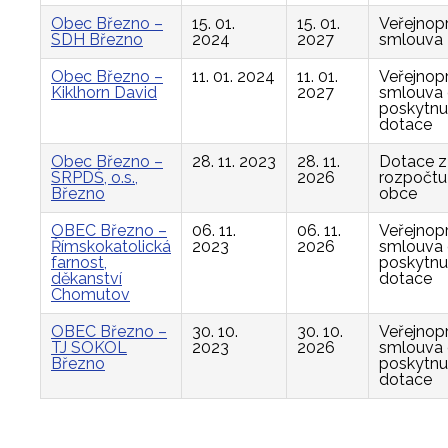
Obec Březno –
15. 01.
15. 01.
Veřejnop
SDH Březno
2024
2027
smlouva
Obec Březno –
11. 01. 2024
11. 01.
Veřejnop
Kiklhorn David
2027
smlouva
poskytnu
dotace
Obec Březno –
28. 11. 2023
28. 11.
Dotace z
SRPDŠ, o.s.,
2026
rozpočtu
Březno
obce
OBEC Březno –
06. 11.
06. 11.
Veřejnop
Římskokatolická
2023
2026
smlouva
farnost,
poskytnu
děkanství
dotace
Chomutov
OBEC Březno –
30. 10.
30. 10.
Veřejnop
TJ SOKOL
2023
2026
smlouva
Březno
poskytnu
dotace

☆ ☆ ☆ ☆ ☆

**WHAT TO DO**
Without including any pictures, reproduce the data exactly.

**RESULT BELOW**
Obec Březno –
15. 01.
15. 01.
Veřejnop
SDH Březno
2024
2027
smlouva
Obec Březno –
11. 01. 2024
11. 01.
Veřejnop
Kiklhorn David
2027
smlouva
poskytnu
dotace
Obec Březno –
28. 11. 2023
28. 11.
Dotace z
SRPDŠ, o.s.,
2026
rozpočtu
Březno
obce
OBEC Březno –
06. 11.
06. 11.
Veřejnop
Římskokatolická
2023
2026
smlouva
farnost,
poskytnu
děkanství
dotace
Chomutov
OBEC Březno –
30. 10.
30. 10.
Veřejnop
TJ SOKOL
2023
2026
smlouva
Březno
poskytnu
dotace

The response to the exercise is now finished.